An Aspect Extraction Framework using Different Embedding Types, Learning Models, and Dependency Structure
Ali Erkan, Tunga Güngör
TL;DR
This paper tackles fine-grained ABSA by focusing on Turkish aspect extraction using a hybrid neural framework that combines word and POS embeddings with a dependency-tree based positional encoding within a BiLSTM-CRF architecture, complemented by Viterbi decoding. It compares random/Word2Vec and Turkish BERT word representations across two Turkish ABSA datasets, showing that tree positional encoding and contextualized embeddings jointly boost performance.
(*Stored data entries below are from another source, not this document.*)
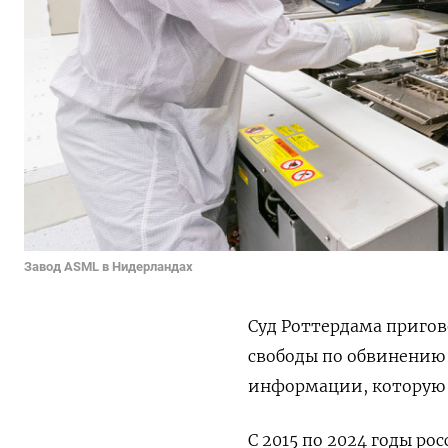
Завод ASML в Нидерландах
Суд Роттердама пригов
свободы по обвинению
информации, которую о
С 2015 по 2024 годы р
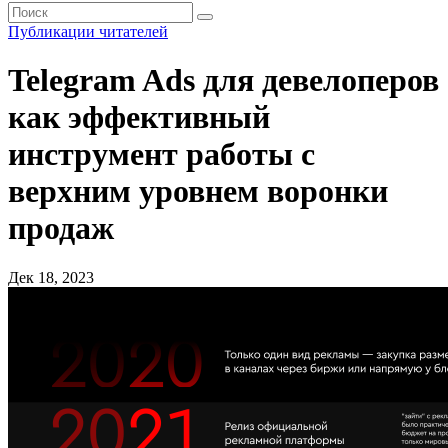
Публикации читателей
Telegram Ads для девелоперов
как эффективный
инструмент работы с
верхним уровнем воронки
продаж
Дек 18, 2023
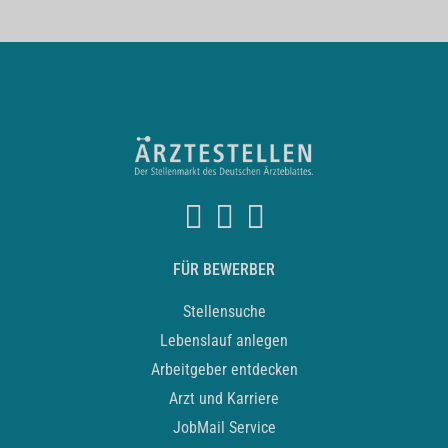
FÜR BEWERBER
Stellensuche
Lebenslauf anlegen
Arbeitgeber entdecken
Arzt und Karriere
JobMail Service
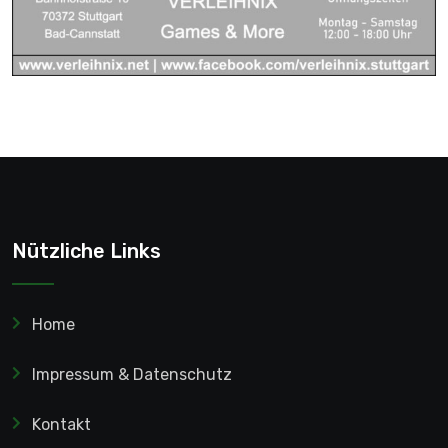
Nützliche Links
Home
Impressum & Datenschutz
Kontakt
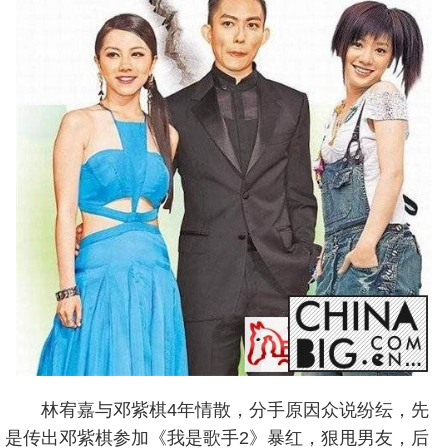
林宥嘉与邓紫棋4年情散，分手原因众说纷纭，先
是传出邓紫棋参加《我是歌手2》暴红，狠甩男友，后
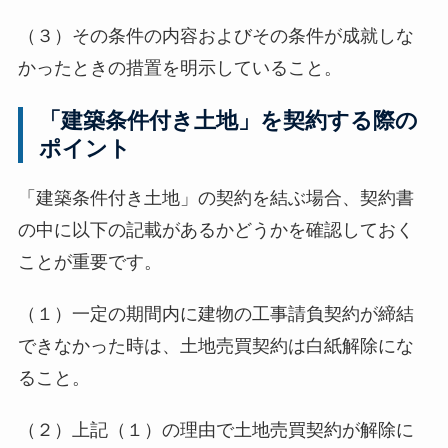
（３）その条件の内容およびその条件が成就しな
かったときの措置を明示していること。
「建築条件付き土地」を契約する際の
ポイント
「建築条件付き土地」の契約を結ぶ場合、契約書
の中に以下の記載があるかどうかを確認しておく
ことが重要です。
（１）一定の期間内に建物の工事請負契約が締結
できなかった時は、土地売買契約は白紙解除にな
ること。
（２）上記（１）の理由で土地売買契約が解除に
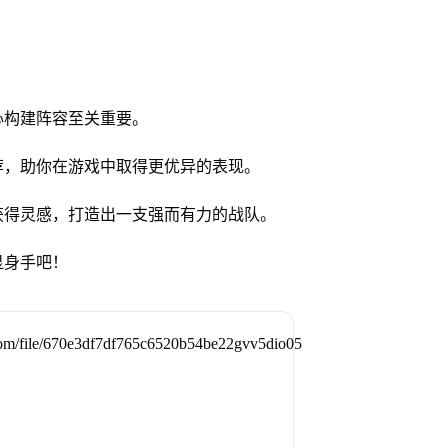
心构建阵容至关重要。
荐，助你在游戏中取得更优异的表现。
获得灵感，打造出一支强而有力的战队。
显身手吧！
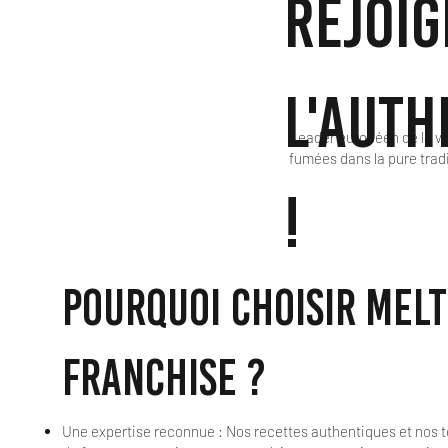
Rejoig
l'auth
Leader européen de la v
fumées dans la pure trad
!
Pourquoi choisir MEL
franchise ?
Une expertise reconnue : Nos recettes authentiques et nos 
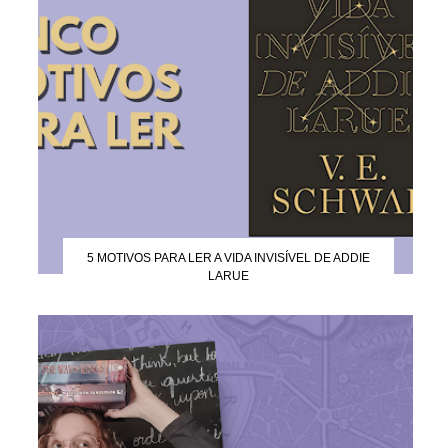
5 MOTIVOS PARA LER A VIDA INVISÍVEL DE ADDIE
LARUE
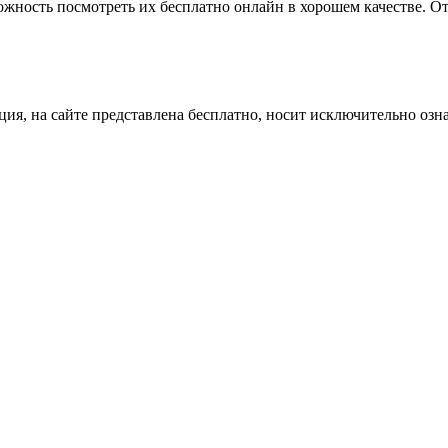
можность посмотреть их бесплатно онлайн в хорошем качестве. О
ция, на сайте представлена бесплатно, носит исключительно озн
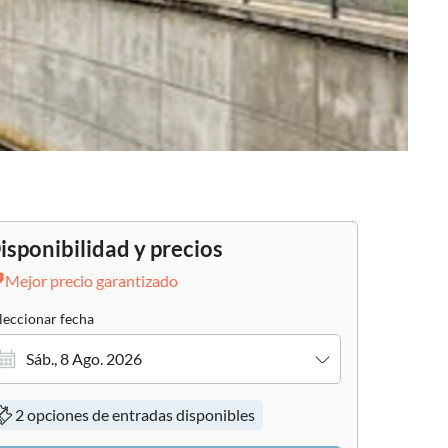
isponibilidad y precios
Mejor precio garantizado
leccionar fecha
Sáb., 8 Ago. 2026
2 opciones de entradas disponibles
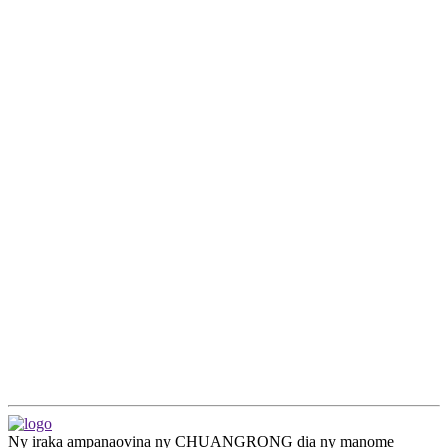
Ny iraka ampanaovina ny CHUANGRONG dia ny manome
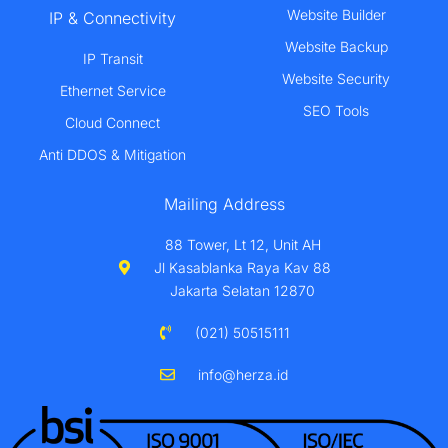
Website Builder
IP & Connectivity
Website Backup
IP Transit
Website Security
Ethernet Service
SEO Tools
Cloud Connect
Anti DDOS & Mitigation
Mailing Address
88 Tower, Lt 12, Unit AH
Jl Kasablanka Raya Kav 88
Jakarta Selatan 12870
(021) 50515111
info@herza.id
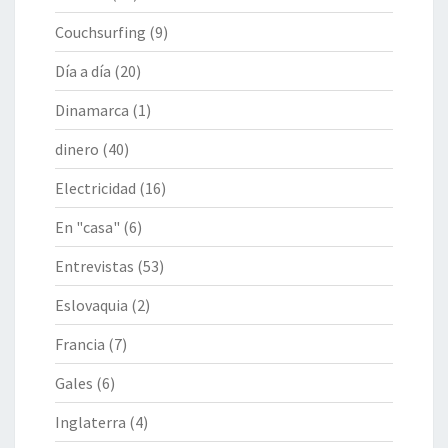
Couchsurfing
(9)
Día a día
(20)
Dinamarca
(1)
dinero
(40)
Electricidad
(16)
En "casa"
(6)
Entrevistas
(53)
Eslovaquia
(2)
Francia
(7)
Gales
(6)
Inglaterra
(4)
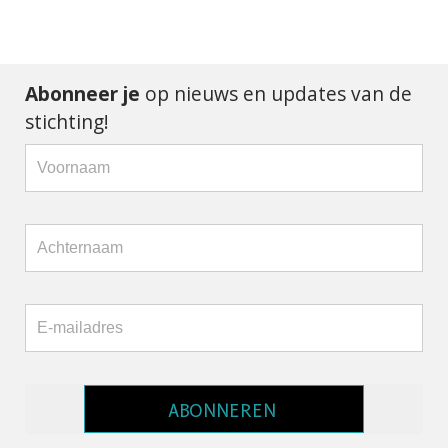
Abonneer je
op nieuws en updates van de
stichting!
ABONNEREN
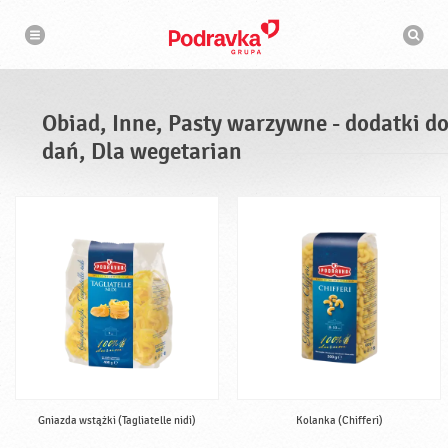
N
W
a
y
w
s
i
g
z
a
u
c
k
j
i
a
Obiad, Inne, Pasty warzywne - dodatki d
w
a
dań, Dla wegetarian
r
k
a
Gniazda wstążki (Tagliatelle nidi)
Kolanka (Chifferi)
The method achieves about 75.7 F1 on the original Turkish SemEval dataset and 72.4 F1 on a machine-translated Turkish version, outperforming several baselines on Turkish data and validating the approach’s effectiveness. A new Turkish ABSA dataset and public code are released to support further research, and future work includes leveraging large language models and building an end-to-end Turkish ABSA system.
Abstract
Aspect-based sentiment analysis has gained significant attention in recent years due to its ability to provide fine-grained insights for sentiment expressions related to specific features of entities. An important component of aspect-based sentiment analysis is aspect extraction, which involves identifying and extracting aspect terms from text. Effective aspect extraction serves as the foundation for accurate sentiment analysis at the aspect level. In this paper, we propose aspect extraction models that use different types of embeddings for words and part-of-speech tags and that combine several learning models. We also propose tree positional encoding that is based on dependency parsing output to capture better the aspect positions in sentences. In addition, a new aspect extraction dataset is built for Turkish by machine translating an English dataset in a controlled setting. The experiments conducted on two Turkish datasets showed that the proposed models mostly outperform the studies that use the same datasets, and incorporating tree positional encoding increases the performance of the models.